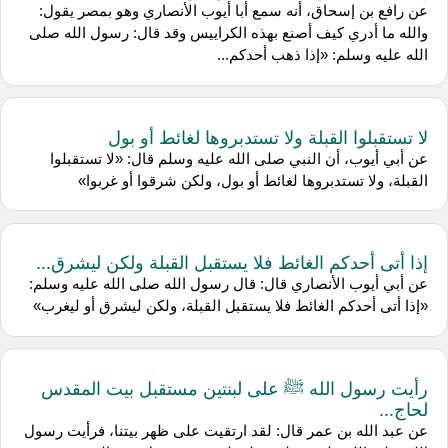
عن رافع بن إسحاق، أنه سمع أبا أيوب الأنصاري وهو بمصر يقول:
والله ما أدري كيف أصنع بهذه الكراييس وقد قال: رسول الله صلى
الله عليه وسلم: «إذا ذهب أحدكم...
لا تستقبلوا القبلة ولا تستدبروها لغائط أو بول
عن أبي أيوب، أن النبي صلى الله عليه وسلم قال: «لا تستقبلوا
القبلة، ولا تستدبروها لغائط أو بول، ولكن شرقوا أو غربوا»
إذا أتى أحدكم الغائط فلا يستقبل القبلة ولكن ليشرق...
عن أبي أيوب الأنصاري قال: قال رسول الله صلى الله عليه وسلم:
«إذا أتى أحدكم الغائط فلا يستقبل القبلة، ولكن ليشرق أو ليغرب»
رأيت رسول الله ﷺ على لبنتين مستقبل بيت المقدس
لحاج...
عن عبد الله بن عمر قال: لقد ارتقيت على ظهر بيتنا، فرأيت رسول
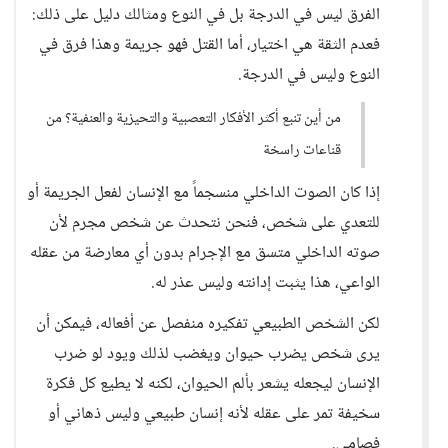
الفرق ليس في الدرجة بل في النوع ومثالك دليل على ذلك:
فعدم الثقة هي اختيار، أما القتل فهو جريمة وهذا فرق في
النوع وليس في الدرجة.
من أين تنبع أكثر الأفكار التعصبية والتحيزية والعنفية؟ من
قناعات راسخة
إذا كان الصوت الداخلي منسجماً مع الإنسان لفعل الجريمة أو
للتعدي على شخص، فنحن نتحدث عن شخص مجرم لأن
صوته الداخلي متسق مع الإجرام بدون أي معارضة من عقله
الواعي، هذا يثبت إدانته وليس عذر له.
لكن الشخص الطبيعي تفكيره منفصل عن أفعاله، فيمكن أن
يرى شخص يضرب حيوان ويغضب لذلك ويود لو ضرب
الإنسان ليجعله يشعر بألم الحيوان، لكنه لا يطيع كل فكرة
سخيفة تمر على عقله لأنه إنسان طبيعي وليس ذهاني أو
فصامي.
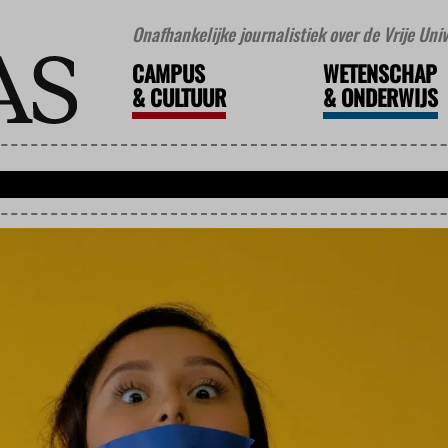
Onafhankelijke journalistiek over de Vrije Un
CAMPUS
WETENSCHAP
&
CULTUUR
&
ONDERWIJS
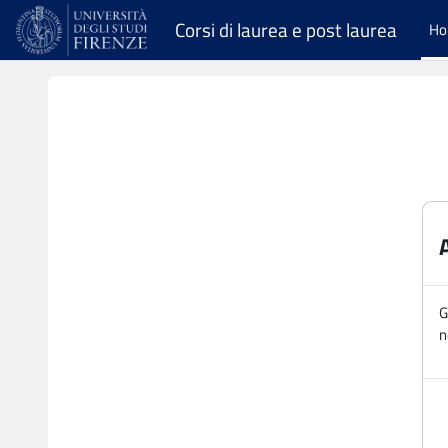
Vai al contenuto principale
Corsi di laurea e post laurea
H
G
n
_____
## Directions for this task
Retype, exactly and only, the lines from the one containing "عن أبي أيوب،" through the end of the entries, both ends included, and omit all pictures.

## Response box
عن أبي أيوب، أن النبي صلى الله عليه وسلم قال: «لا تستقبلوا
القبلة، ولا تستدبروها لغائط أو بول، ولكن شرقوا أو غربوا»
إذا أتى أحدكم الغائط فلا يستقبل القبلة ولكن ليشرق...
عن أبي أيوب الأنصاري قال: قال رسول الله صلى الله عليه وسلم:
«إذا أتى أحدكم الغائط فلا يستقبل القبلة، ولكن ليشرق أو ليغرب»
رأيت رسول الله ﷺ على لبنتين مستقبل بيت المقدس
لحاج...
عن عبد الله بن عمر قال: لقد ارتقيت على ظهر بيتنا، فرأيت رسول
الفرق ليس في الدرجة بل في النوع ومثالك دليل على ذلك:
فعدم الثقة هي اختيار، أما القتل فهو جريمة وهذا فرق في
النوع وليس في الدرجة.
من أين تنبع أكثر الأفكار التعصبية والتحيزية والعنفية؟ من
قناعات راسخة
إذا كان الصوت الداخلي منسجماً مع الإنسان لفعل الجريمة أو
للتعدي على شخص، فنحن نتحدث عن شخص مجرم لأن
صوته الداخلي متسق مع الإجرام بدون أي معارضة من عقله
الواعي، هذا يثبت إدانته وليس عذر له.
لكن الشخص الطبيعي تفكيره منفصل عن أفعاله، فيمكن أن
يرى شخص يضرب حيوان ويغضب لذلك ويود لو ضرب
الإنسان ليجعله يشعر بألم الحيوان، لكنه لا يطيع كل فكرة
سخيفة تمر على عقله لأنه إنسان طبيعي وليس ذهاني أو
فصامي.
Onafhankelijke journalistiek over de Vrije Un
CAMPUS
WETENSCHAP
&
CULTUUR
&
ONDERWIJS
Vai al contenuto principale
Corsi di laurea e post laurea
H
G
n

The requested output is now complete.